In [None]:
import pickle
import pandas as pd
import numpy as np
import seaborn as sns
import matplotlib.pyplot as plt

from sklearn.feature_extraction.text import TfidfVectorizer
from sklearn.model_selection import train_test_split
from sklearn.feature_extraction.text import CountVectorizer
from sklearn.feature_extraction.text import TfidfTransformer


from sklearn.linear_model import LogisticRegression
from sklearn.svm import LinearSVC
from sklearn.metrics import confusion_matrix
from sklearn.metrics import accuracy_score
from sklearn import metrics

In [None]:
complaints = pd.read_pickle('../data/complaints_df.pkl')
complaints.info()

In [None]:
complaints['category_id'] = complaints['category'].factorize()[0]

In [None]:
category_id_df = complaints[['category', 'category_id']].drop_duplicates().sort_values('category_id')
category_to_id = dict(category_id_df.values)
id_to_category = dict(category_id_df[['category_id', 'category']].values)

## Set up and fit model

In [None]:
tfidf = TfidfVectorizer(sublinear_tf=True, 
                        min_df=1250, 
                        norm='l2',
                        encoding='latin-1', 
                        ngram_range=(1, 2), 
                        stop_words='english')

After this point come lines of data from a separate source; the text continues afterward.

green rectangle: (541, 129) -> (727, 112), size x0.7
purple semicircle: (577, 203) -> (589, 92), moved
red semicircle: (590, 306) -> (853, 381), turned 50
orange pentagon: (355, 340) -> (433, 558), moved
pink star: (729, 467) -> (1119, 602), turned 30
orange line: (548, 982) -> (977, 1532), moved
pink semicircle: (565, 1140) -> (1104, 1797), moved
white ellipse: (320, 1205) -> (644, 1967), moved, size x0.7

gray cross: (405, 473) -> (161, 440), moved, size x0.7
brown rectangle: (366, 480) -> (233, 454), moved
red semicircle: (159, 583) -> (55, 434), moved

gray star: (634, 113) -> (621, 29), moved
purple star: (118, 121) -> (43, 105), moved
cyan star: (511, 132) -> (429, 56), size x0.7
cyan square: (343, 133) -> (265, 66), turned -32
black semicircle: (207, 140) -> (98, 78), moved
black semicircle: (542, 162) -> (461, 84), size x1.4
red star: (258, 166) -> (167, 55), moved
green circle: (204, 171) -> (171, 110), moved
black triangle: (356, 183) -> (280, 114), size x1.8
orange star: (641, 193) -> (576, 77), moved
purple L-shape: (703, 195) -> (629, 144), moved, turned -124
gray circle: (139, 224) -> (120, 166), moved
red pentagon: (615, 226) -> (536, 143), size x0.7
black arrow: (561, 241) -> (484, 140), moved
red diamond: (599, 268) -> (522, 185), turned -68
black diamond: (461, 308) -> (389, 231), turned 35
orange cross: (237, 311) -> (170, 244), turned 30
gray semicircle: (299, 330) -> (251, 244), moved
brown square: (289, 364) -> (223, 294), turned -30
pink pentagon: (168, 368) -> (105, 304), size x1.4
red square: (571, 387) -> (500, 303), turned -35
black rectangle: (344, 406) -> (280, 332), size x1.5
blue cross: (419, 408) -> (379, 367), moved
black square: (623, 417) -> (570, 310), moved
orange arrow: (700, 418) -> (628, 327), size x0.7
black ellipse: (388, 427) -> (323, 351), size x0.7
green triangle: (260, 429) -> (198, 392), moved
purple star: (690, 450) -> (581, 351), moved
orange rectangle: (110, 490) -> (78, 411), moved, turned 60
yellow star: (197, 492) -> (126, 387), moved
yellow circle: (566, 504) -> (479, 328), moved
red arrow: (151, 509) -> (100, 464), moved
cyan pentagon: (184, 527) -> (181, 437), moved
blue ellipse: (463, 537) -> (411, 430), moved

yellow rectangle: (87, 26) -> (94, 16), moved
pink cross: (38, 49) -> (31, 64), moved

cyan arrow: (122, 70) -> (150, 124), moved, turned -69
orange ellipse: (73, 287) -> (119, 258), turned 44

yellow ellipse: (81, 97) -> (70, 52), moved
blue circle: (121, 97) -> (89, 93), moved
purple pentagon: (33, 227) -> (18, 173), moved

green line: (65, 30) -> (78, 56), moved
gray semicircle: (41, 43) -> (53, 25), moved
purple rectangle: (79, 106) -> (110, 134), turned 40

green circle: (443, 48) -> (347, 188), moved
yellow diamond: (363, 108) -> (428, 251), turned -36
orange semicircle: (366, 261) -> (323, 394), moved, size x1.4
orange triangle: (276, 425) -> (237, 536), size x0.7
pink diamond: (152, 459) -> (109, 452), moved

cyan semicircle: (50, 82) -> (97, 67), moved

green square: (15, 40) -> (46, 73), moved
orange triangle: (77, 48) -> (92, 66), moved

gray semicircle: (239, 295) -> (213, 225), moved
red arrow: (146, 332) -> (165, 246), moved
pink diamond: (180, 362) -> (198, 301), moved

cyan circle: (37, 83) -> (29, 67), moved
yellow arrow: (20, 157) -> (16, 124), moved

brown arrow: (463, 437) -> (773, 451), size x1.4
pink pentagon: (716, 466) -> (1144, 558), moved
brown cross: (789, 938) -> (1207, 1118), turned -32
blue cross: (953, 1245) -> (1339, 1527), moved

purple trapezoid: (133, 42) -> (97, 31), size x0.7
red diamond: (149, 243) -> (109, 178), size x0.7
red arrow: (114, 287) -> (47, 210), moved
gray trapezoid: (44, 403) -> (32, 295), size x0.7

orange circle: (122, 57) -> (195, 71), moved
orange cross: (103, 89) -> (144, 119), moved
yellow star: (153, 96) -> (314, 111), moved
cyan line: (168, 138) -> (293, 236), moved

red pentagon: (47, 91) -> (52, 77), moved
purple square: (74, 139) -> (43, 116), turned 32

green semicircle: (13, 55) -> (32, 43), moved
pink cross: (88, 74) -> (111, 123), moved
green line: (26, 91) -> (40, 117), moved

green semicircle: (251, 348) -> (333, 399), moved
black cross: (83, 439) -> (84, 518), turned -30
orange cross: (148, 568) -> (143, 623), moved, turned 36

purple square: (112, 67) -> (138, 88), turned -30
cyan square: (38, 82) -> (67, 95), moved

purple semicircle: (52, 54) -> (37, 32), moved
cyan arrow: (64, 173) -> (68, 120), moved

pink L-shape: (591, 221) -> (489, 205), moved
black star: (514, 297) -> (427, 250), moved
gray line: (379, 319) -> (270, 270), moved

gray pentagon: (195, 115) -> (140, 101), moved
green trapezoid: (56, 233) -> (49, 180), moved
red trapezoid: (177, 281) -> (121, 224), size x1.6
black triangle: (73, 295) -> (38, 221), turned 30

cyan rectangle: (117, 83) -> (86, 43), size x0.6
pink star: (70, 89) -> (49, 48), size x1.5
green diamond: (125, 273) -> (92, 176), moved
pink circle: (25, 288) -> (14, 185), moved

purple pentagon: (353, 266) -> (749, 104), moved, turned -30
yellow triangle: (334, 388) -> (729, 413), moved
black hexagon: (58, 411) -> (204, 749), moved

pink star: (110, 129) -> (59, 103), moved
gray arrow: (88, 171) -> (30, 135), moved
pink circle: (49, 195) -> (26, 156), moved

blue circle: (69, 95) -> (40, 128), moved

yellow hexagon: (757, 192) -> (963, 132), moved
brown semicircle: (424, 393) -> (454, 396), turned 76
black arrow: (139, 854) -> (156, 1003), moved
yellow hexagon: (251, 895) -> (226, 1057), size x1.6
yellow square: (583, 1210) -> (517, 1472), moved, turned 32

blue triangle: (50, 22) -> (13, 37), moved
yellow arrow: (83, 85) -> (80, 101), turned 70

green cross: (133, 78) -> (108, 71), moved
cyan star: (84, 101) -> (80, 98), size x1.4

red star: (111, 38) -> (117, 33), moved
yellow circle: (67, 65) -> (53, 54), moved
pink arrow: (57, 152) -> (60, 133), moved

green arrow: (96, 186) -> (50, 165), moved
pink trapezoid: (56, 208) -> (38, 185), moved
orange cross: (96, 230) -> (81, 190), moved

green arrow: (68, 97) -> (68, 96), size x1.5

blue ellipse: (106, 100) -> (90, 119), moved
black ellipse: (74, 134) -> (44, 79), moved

features = tfidf.fit_transform(complaints['complaint_clean']).toarray()
labels = complaints['category_id']
features.shape

In [None]:
model = LogisticRegression(random_state=369, max_iter=1000)
X_train, X_test, y_train, y_test, indices_train, indices_test = train_test_split(features, 
                                                                                 labels, 
                                                                                 complaints.index, 
                                                                                 test_size=0.2,
                                                                                 random_state=369)
model.fit(X_train, y_train)
y_pred = model.predict(X_test)

In [None]:
accuracy_score(y_test, y_pred)

In [None]:
print(metrics.classification_report(y_test, y_pred, target_names=complaints['category'].unique()))

In [None]:
conf_mat = confusion_matrix(y_test, y_pred)
fig, ax = plt.subplots(figsize=(10,10))
sns.heatmap(conf_mat, annot=True, fmt='d',
            xticklabels=category_id_df.category.values, yticklabels=category_id_df.category.values)
plt.ylabel('Actual')
plt.xlabel('Predicted')
plt.show()

In [None]:
conf_mat = confusion_matrix(y_test, y_pred, normalize = 'true')
fig, ax = plt.subplots(figsize=(10,10))
sns.heatmap(conf_mat, annot=True, #fmt='d',
            xticklabels=category_id_df.category.values, yticklabels=category_id_df.category.values)
plt.ylabel('Actual')
plt.xlabel('Predicted')
plt.show()

In [None]:
import plotly.express as px

In [None]:
category_id_df['category'] =(
    category_id_df['category']
    .str.replace('Incorrect information on your report', 'Incorrect information')
    .str.replace('Attempts to collect debt not owed', 'Debt not owed')
    .str.replace('Struggling to pay mortgage', 'Mortgage struggles')
)

In [None]:
df = confusion_matrix(y_test, y_pred, normalize = 'true')

fig = px.imshow(df,
                x=category_id_df.category.values,
                y=category_id_df.category.values,
                labels={
                'x' : 'Predicted',
                'y' : 'Actual',
                'color' : 'Proportion of Actual'
                },
                color_continuous_scale='Peach',
                text_auto=True)

fig.update_traces(texttemplate="%{z:.2%}", 
                  zhoverformat=".2%",
                  colorbar_len=0.9,
                  selector=dict(type='heatmap'))


fig.show()

In [None]:
#fig.write_html('../images/logreg_confmat.html')